I know I kind of jumped around... But I believe that in order to rationalize women being leaders in the church a person would have to accept a view of dispensationalism whereby they can ignore the Apostle Paul on the matter and claim a new dispensation of sorts.

Reactions: Like 1


----------



## bookslover (Sep 11, 2019)

As always, follow the money. That will usually be a clue as to what is _really_ going on.


----------



## jwithnell (Sep 11, 2019)

Without any official name, this sounds like the teaching and practice of any number of small churches in the southeast US. Little education certainly encourages the prophetic and emotional aspects. Who can argue when god has "told" you?

Reactions: Like 1


----------



## Howard the Reformer (Sep 12, 2019)

Thanks to everyone who has responded. I have a friend who has become involved in this in the Houston area. He told me recently that he started a business and his pastor (a woman) prophesied that his business would succeed. I tried to reason with him (as he is a professing believer) how misguided this was and his response to me was the pastor received direct revelation from God and he believed her. Pray that I can help my misguided friend to see the truth of scripture.

Reactions: Praying 1


----------



## Chad Hutson (Sep 12, 2019)

Howard the Reformer said:


> Thanks to everyone who has responded. I have a friend who has become involved in this in the Houston area. He told me recently that he started a business and his pastor (a woman) prophesied that his business would succeed. I tried to reason with him (as he is a professing believer) how misguided this was and his response to me was the pastor received direct revelation from God and he believed her. Pray that I can help my misguided friend to see the truth of scripture.

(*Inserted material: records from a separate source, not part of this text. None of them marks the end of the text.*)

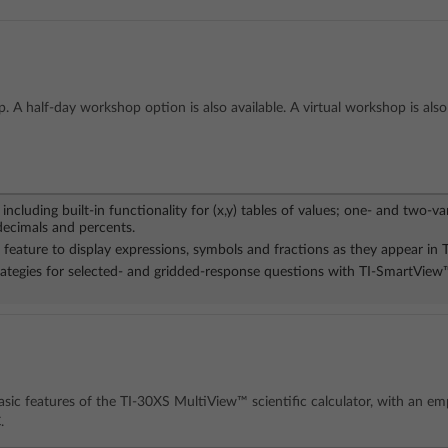
. A half-day workshop option is also available. A virtual workshop is also 
including built-in functionality for (x,y) tables of values; one- and two-va
decimals and percents.
feature to display expressions, symbols and fractions as they appear in 
trategies for selected- and gridded-response questions with TI-SmartVie
sic features of the TI-30XS MultiView™ scientific calculator, with an em
.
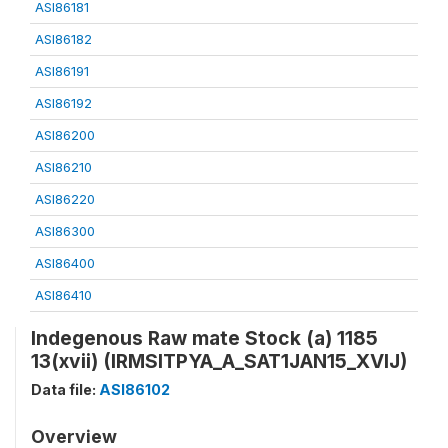
ASI86181
ASI86182
ASI86191
ASI86192
ASI86200
ASI86210
ASI86220
ASI86300
ASI86400
ASI86410
Indegenous Raw mate Stock (a) 1185
13(xvii) (IRMSITPYA_A_SAT1JAN15_XVIJ)
Data file:
ASI86102
Overview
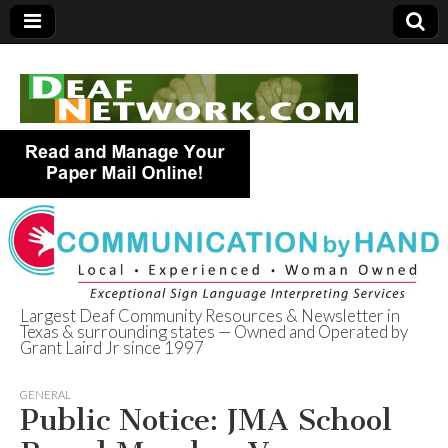
Largest Deaf Community Resources & Newsletter in
Texas & surrounding states — Owned and Operated by
Deaf Network of
Grant Laird Jr since 1997
Texas
GENERAL
Public Notice: JMA School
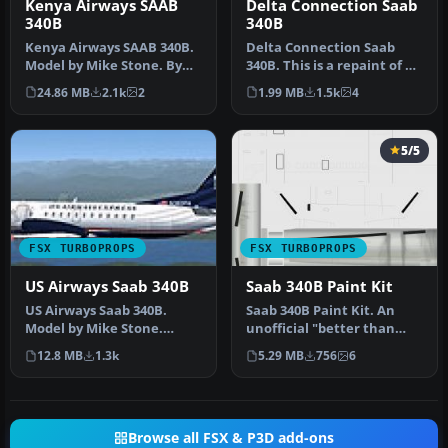
Kenya Airways SAAB
Delta Connection Saab
340B
340B
Kenya Airways SAAB 340B.
Delta Connection Saab
Model by Mike Stone. By
340B. This is a repaint of a
Moses Achoka. Screenshot
Saab 340 in Delta
24.86 MB
2.1k
2
1.99 MB
1.5k
4
of …
Connecti…
5/5
FSX TURBOPROPS
FSX TURBOPROPS
US Airways Saab 340B
Saab 340B Paint Kit
US Airways Saab 340B.
Saab 340B Paint Kit. An
Model by Mike Stone.
unofficial "better than
Repaint by Dan Milsop.
nothing" paintkit for Brett
12.8 MB
1.3k
5.29 MB
756
6
Screenshot …
H…
Browse all FSX & P3D add-ons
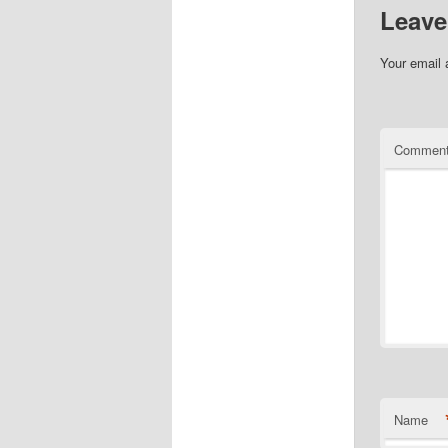
Leave
Your email 
Commen
Name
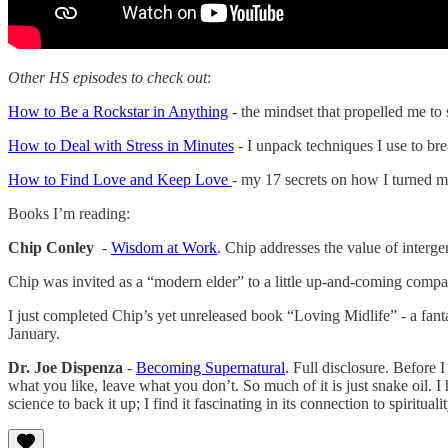
Other HS episodes to check out
:
How to Be a Rockstar in Anything
- the mindset that propelled me to 
How to Deal with Stress in Minutes
- I unpack techniques I use to bre
How to Find Love and Keep Love
- my 17 secrets on how I turned m
Books I’m reading:
Chip Conley
-
Wisdom at Work
. Chip addresses the value of interg
Chip was invited as a “modern elder” to a little up-and-coming compan
I just completed Chip’s yet unreleased book “Loving Midlife” - a fan
January.
Dr. Joe Dispenza
-
Becoming Supernatural
. Full disclosure. Before 
what you like, leave what you don’t. So much of it is just snake oil. 
science to back it up; I find it fascinating in its connection to spiritual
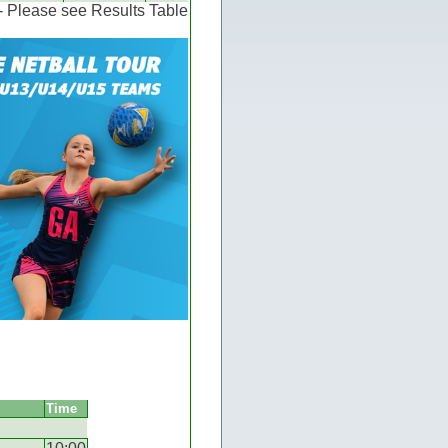
 - Please see Results Table
Time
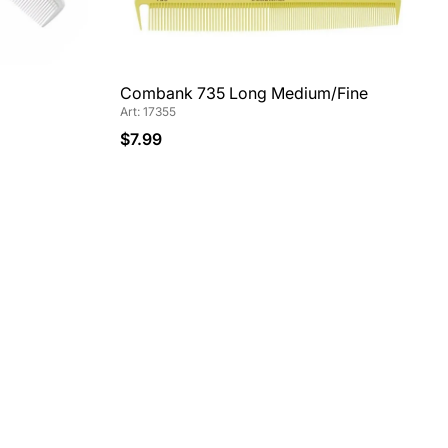
Combank 735 Long Medium/Fine
Art: 17355
$7.99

Brother, this error has also crept into churches not directly associated with NAR, and it really isn't a new phenomena. About 20 years ago I knew of a pastor in a non-denominational church who said the Lord told him to take a group of men and go to a certain man's house who was from a rough background and had missed a couple of services in a row. The group assembled after the service and drove in caravan to the man's house to confront him "by the word of the Lord," only to discover that he was on an extended vacation with his family. When told of this by a family member who attends the church I simply asked:"do you suppose God didn't know the man was on vacation?"
Such absurdity passes off as legitimate Christian experience today.

Reactions: Sad 1


----------